Soon enough he found himself sitting in a tiny examining room off the side of the lobby. He cradled Magdelen gently in his arms and sat in the uncomfortable chair as an ER nurse named Kim asked him questions like 'is there is a history of abuse in your home' and 'has she ever been here before' and 'any allergies'. How was he supposed to know any of this? She had been born not twenty-four hours before...

"Unwrap the dressing, please," said Kim, and he obeyed, gently untying it so the woman could see. "Well," she said, clearly stumped. She walked them to a small examining room out of the way of the main lobby, where they sat and waited until a dermatologist could meet with them.

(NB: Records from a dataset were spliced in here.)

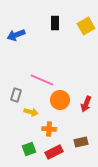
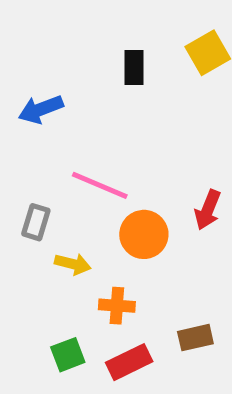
black rectangle: (55, 23) -> (134, 67), moved
blue arrow: (16, 35) -> (41, 109), moved
red arrow: (86, 104) -> (208, 210), moved

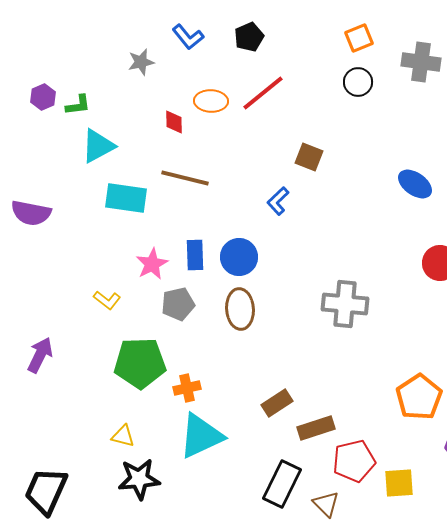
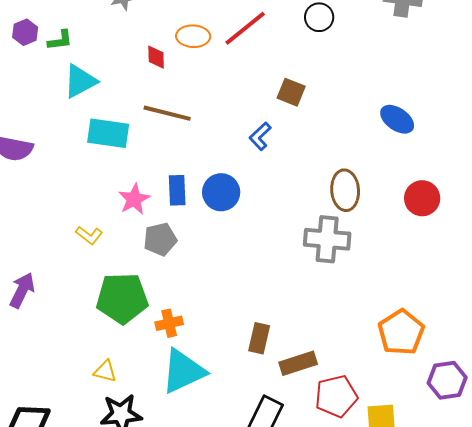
black circle: (358, 82) -> (319, 17), moved
brown ellipse: (240, 309) -> (345, 190), moved
brown rectangle: (277, 403) -> (259, 338), turned -44

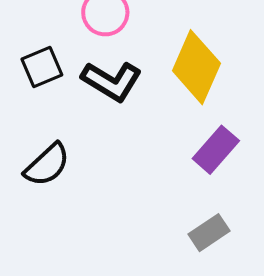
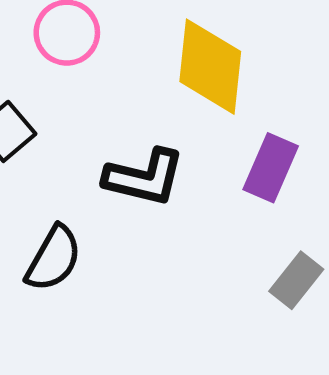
black L-shape: (112, 81) -> (144, 177), moved

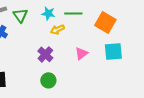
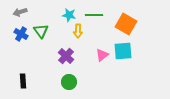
green triangle: (20, 15) -> (41, 31), moved
yellow arrow: (57, 29) -> (78, 31), turned -64
cyan square: (113, 51) -> (123, 51), moved

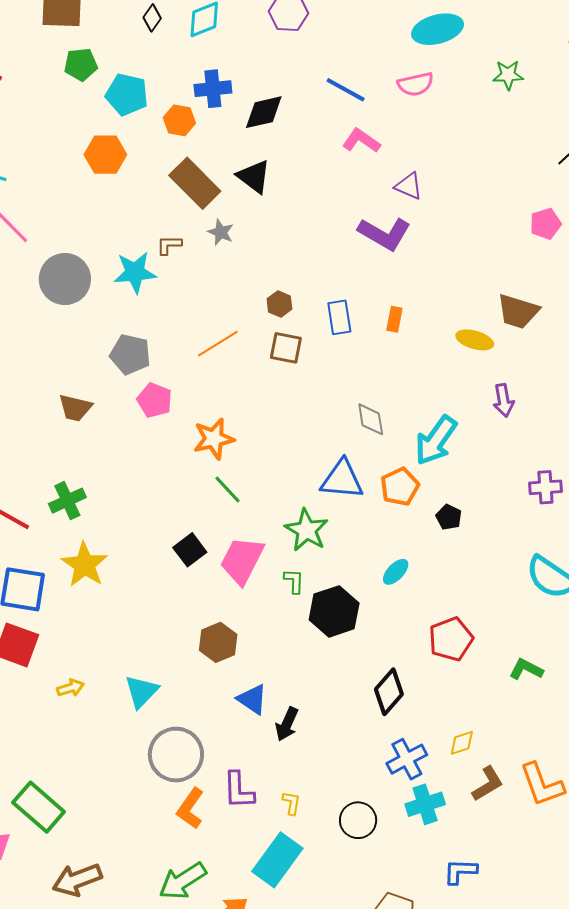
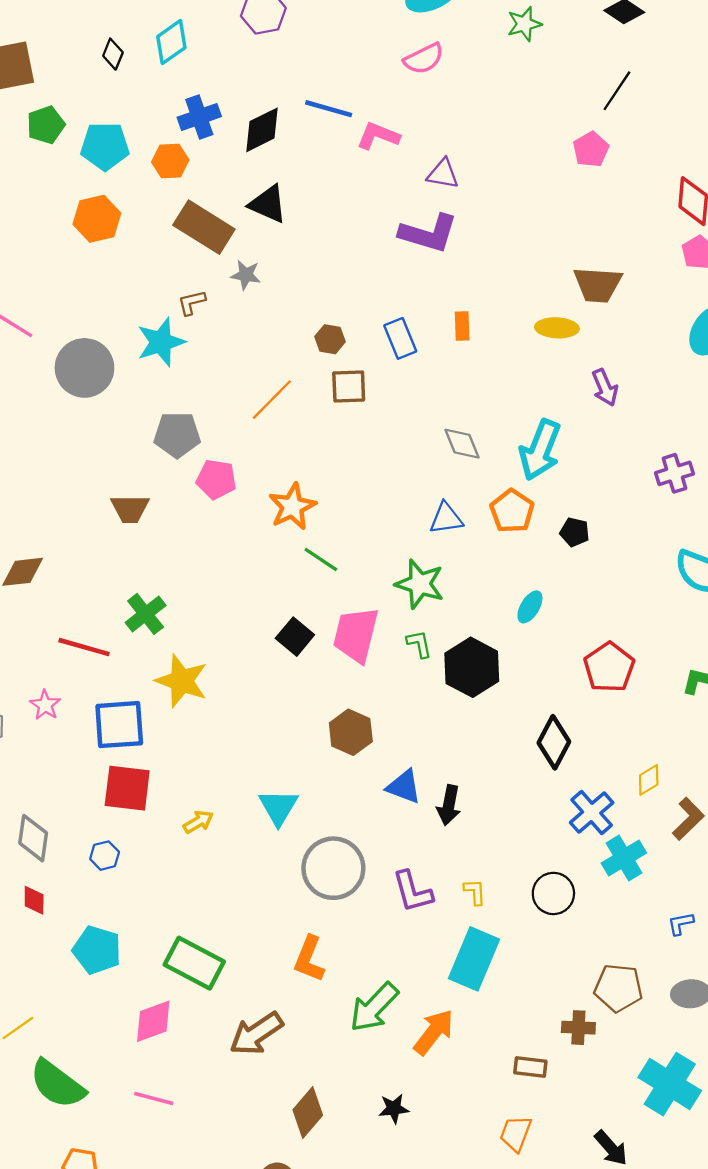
blue line: (346, 90) -> (329, 109), moved
pink pentagon: (545, 224) -> (591, 149), moved
blue triangle: (342, 480) -> (446, 518), size x0.7
orange L-shape: (190, 808) -> (309, 959), moved
blue L-shape: (460, 871) -> (681, 924), size x0.7

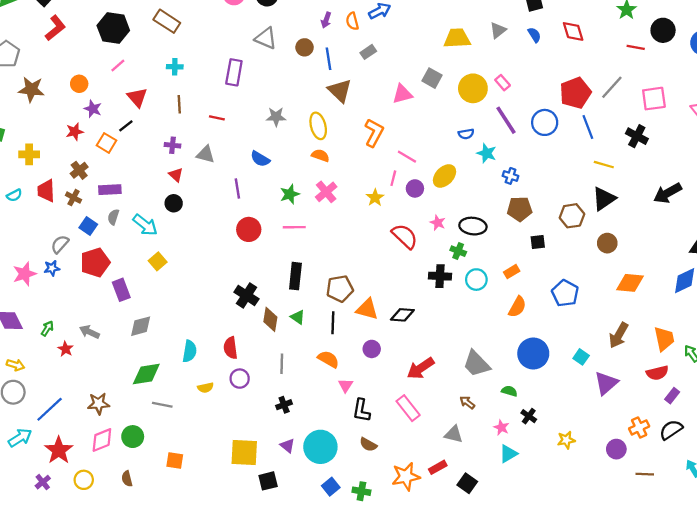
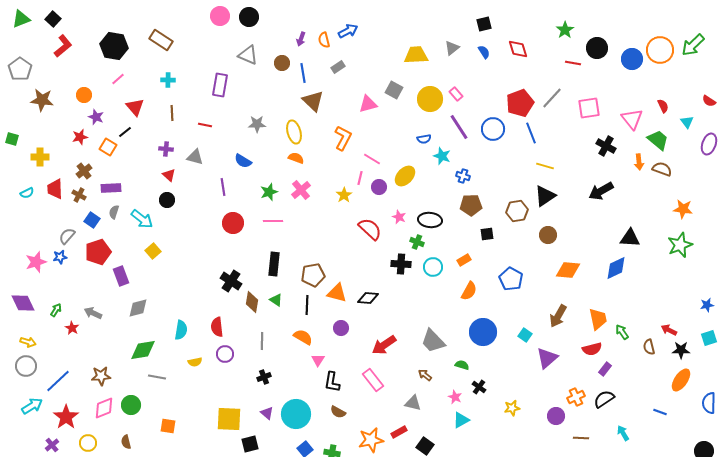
black cross: (637, 136) -> (606, 146), moved

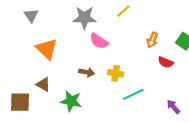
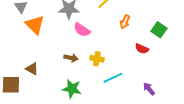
orange arrow: (152, 40) -> (125, 22), moved
orange triangle: (47, 49) -> (35, 25), moved
green star: (71, 101) -> (72, 89), moved

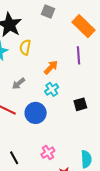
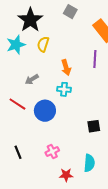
orange arrow: (51, 67) -> (66, 67), turned 112
cyan cross: (52, 89) -> (64, 89), turned 32
black square: (80, 104) -> (94, 126), moved

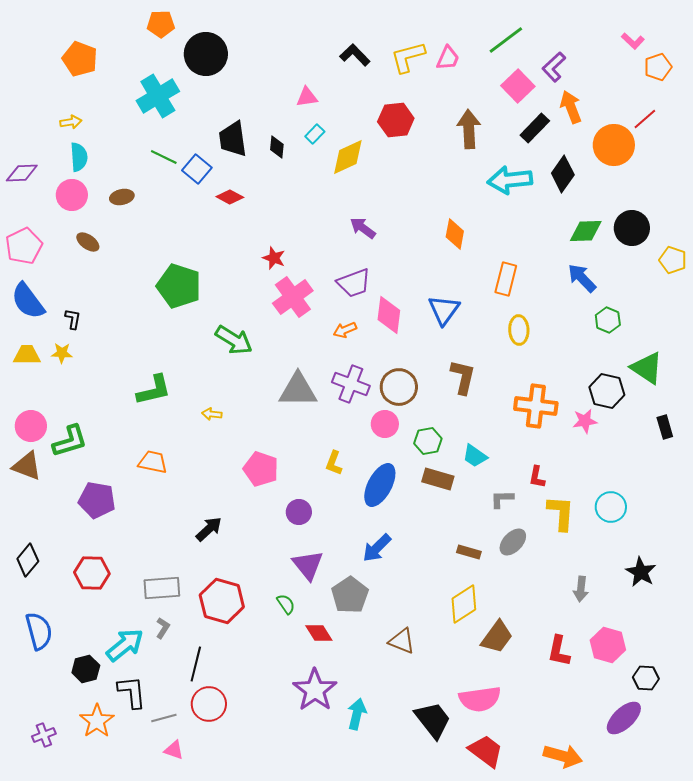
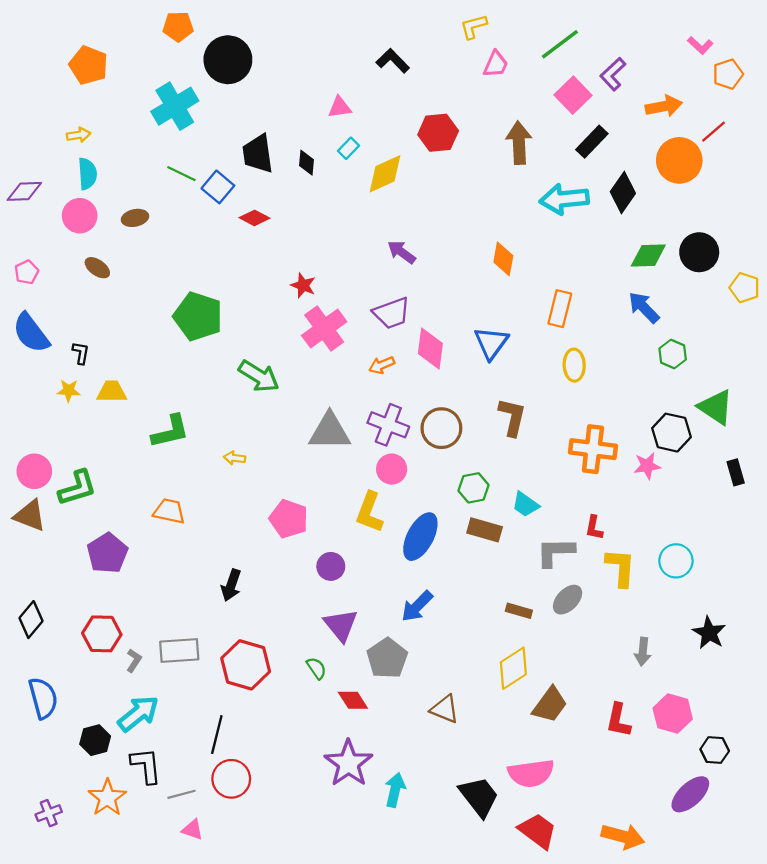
yellow L-shape: (408, 57) -> (473, 27), moved, size x0.7
orange arrow: (571, 107) -> (664, 106), moved, turned 100
pink pentagon: (24, 246) -> (27, 272), size x0.6
yellow trapezoid: (27, 355) -> (112, 392), moved
pink circle: (385, 424) -> (392, 469), moved
yellow L-shape: (334, 463) -> (370, 512), size x1.5
gray L-shape: (502, 499) -> (555, 552), size x1.5
purple pentagon: (97, 500) -> (107, 553), turned 30
black arrow: (209, 529) -> (231, 585), turned 152
gray L-shape: (163, 628) -> (134, 660), moved

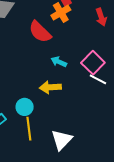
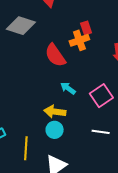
white line: (98, 79) -> (101, 132), moved, turned -30
cyan circle: (25, 107) -> (55, 130), moved

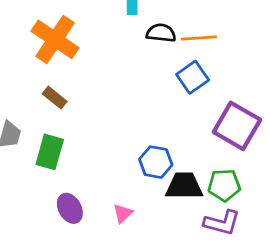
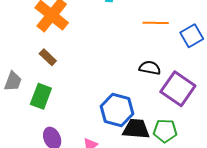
black semicircle: (161, 33) -> (150, 68), moved
blue square: (193, 77) -> (192, 36), moved
blue hexagon: (156, 162) -> (117, 110), size x1.4

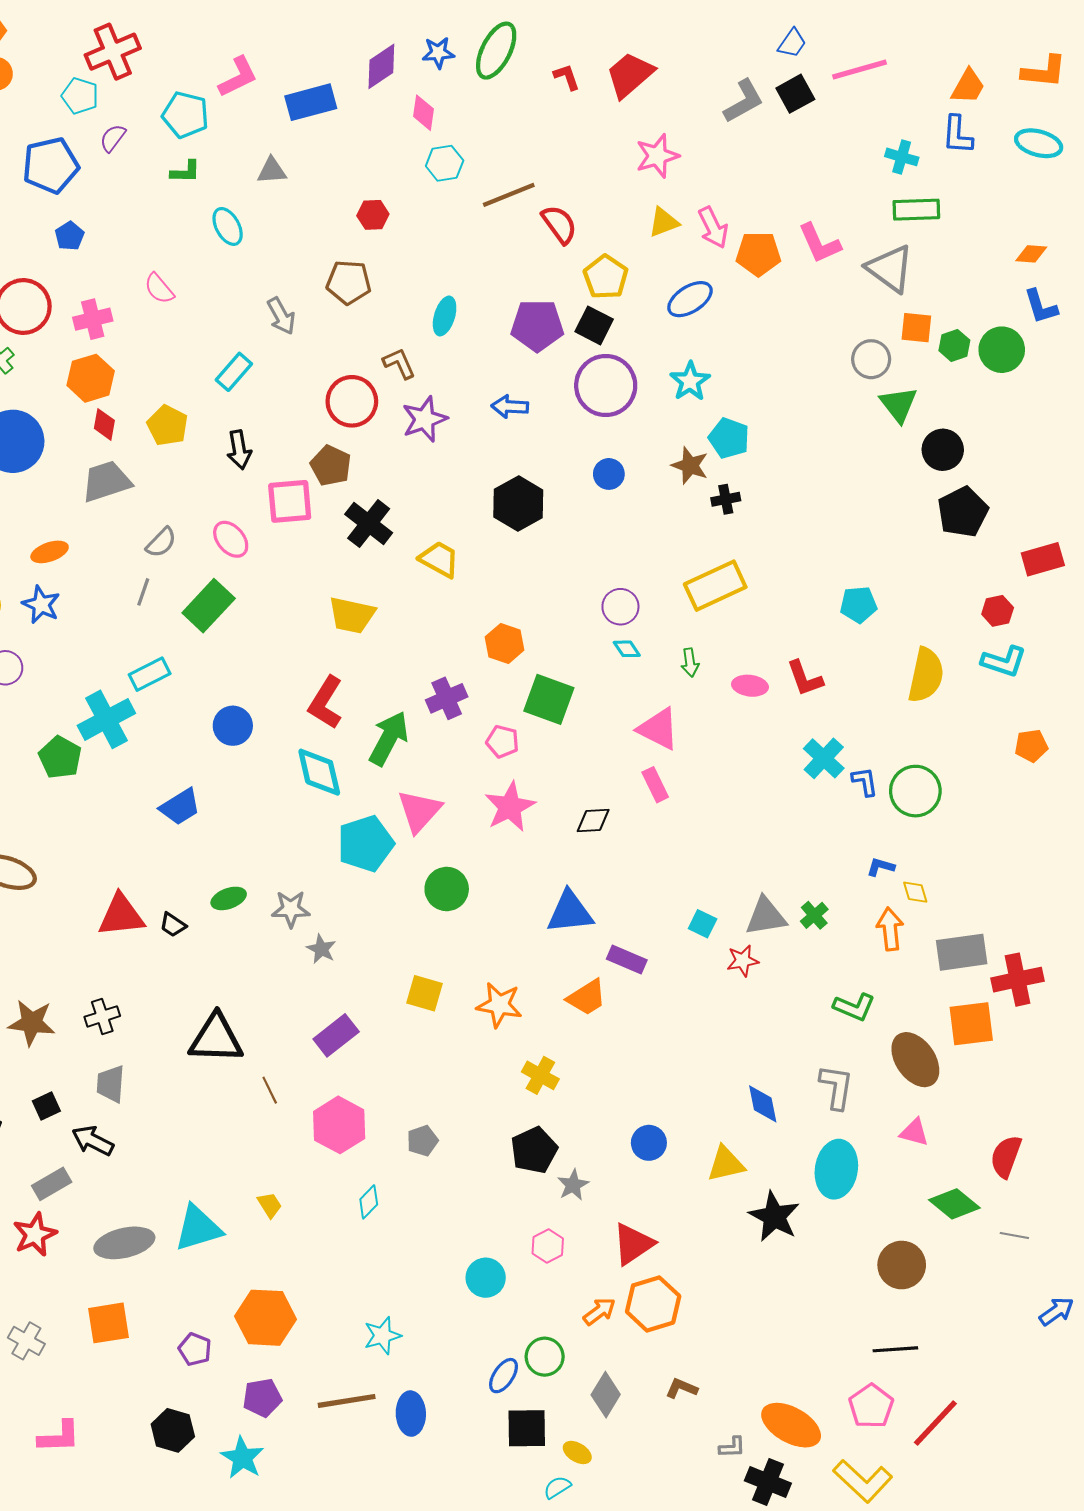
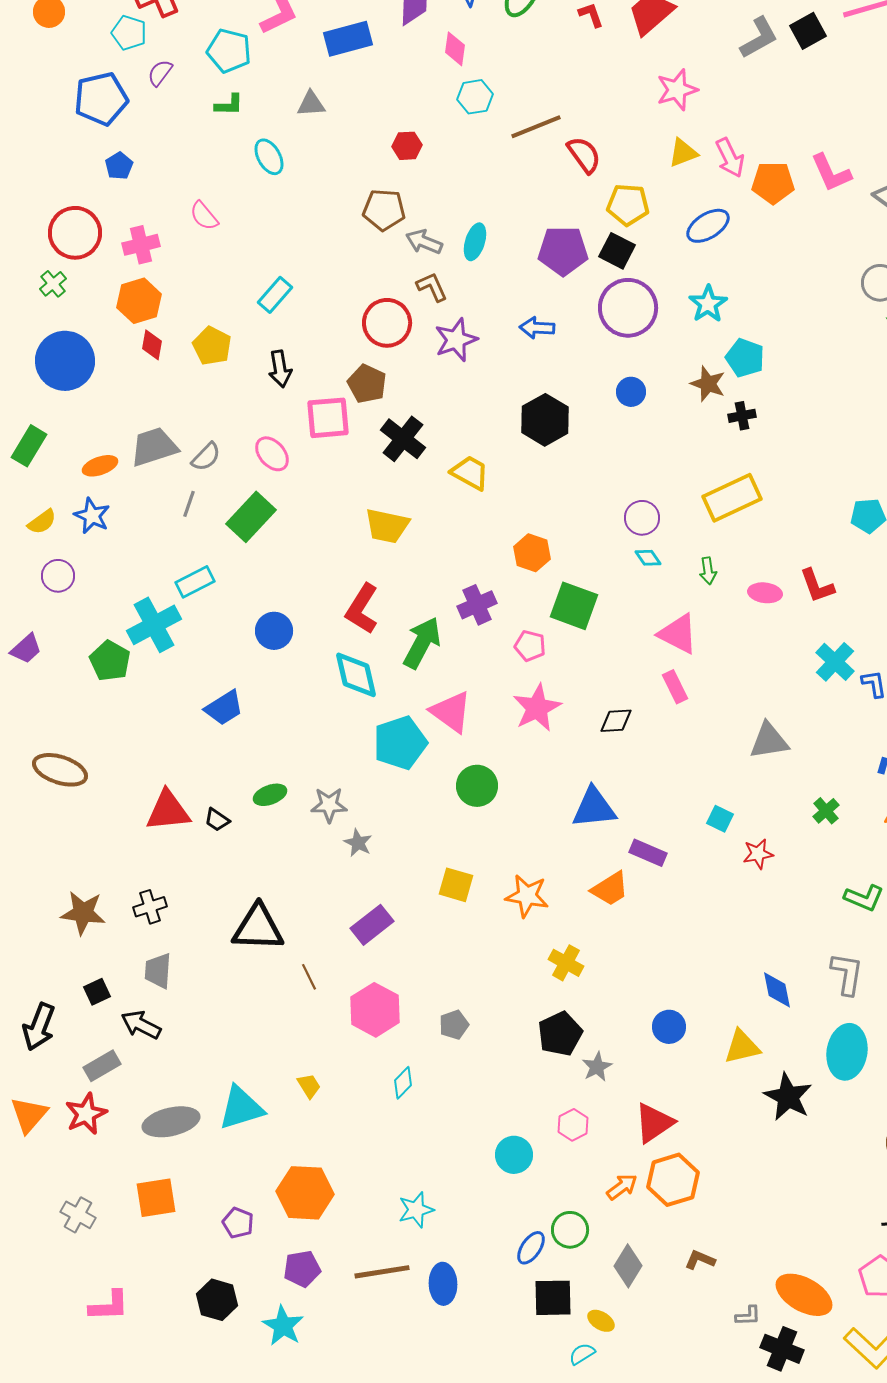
yellow pentagon: (606, 277) -> (628, 205), turned -30
gray arrow: (281, 316) -> (424, 242), moved, turned 141
gray trapezoid: (106, 481) -> (154, 447), moved
pink triangle: (419, 811) -> (451, 712), turned -36
gray triangle: (766, 916) -> (769, 741), moved

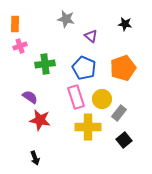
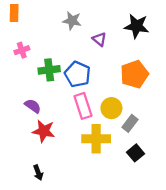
orange rectangle: (15, 24) -> (14, 13), moved
black star: (125, 24) -> (137, 26), size x1.6
blue pentagon: (84, 68) -> (78, 74), moved

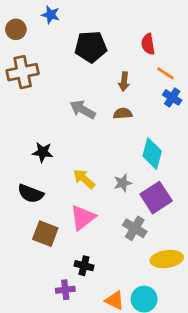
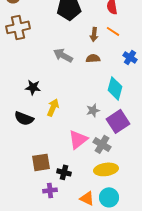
orange line: (165, 73) -> (113, 31), moved
blue cross: (172, 97) -> (130, 57), moved
yellow arrow: (84, 179) -> (53, 107), moved, turned 72
pink triangle: (83, 218) -> (78, 139), moved
brown square: (45, 234) -> (41, 162), moved, turned -30
yellow ellipse: (167, 259) -> (106, 169), moved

The examination was brief. Luka managed to remain calm- public persona differing from private persona and all, he didn't really have a choice. The only time the facade broke was when the doctor took out a curette and quickly- painlessly, hoped Luka- took a sample of the discolored skin. Magdelen wailed, and while he took the sample off to be tested, he cradled his daughter close and pressed the small square of gauze he'd been given to the gash on her leg.

"How is it going," asked Asmadai, joining the two. He held a fluffy white rabbit plush with a large red bow tied around its neck out to the baby girl; she took it and her sobs became hiccups as she cradled the soft thing close.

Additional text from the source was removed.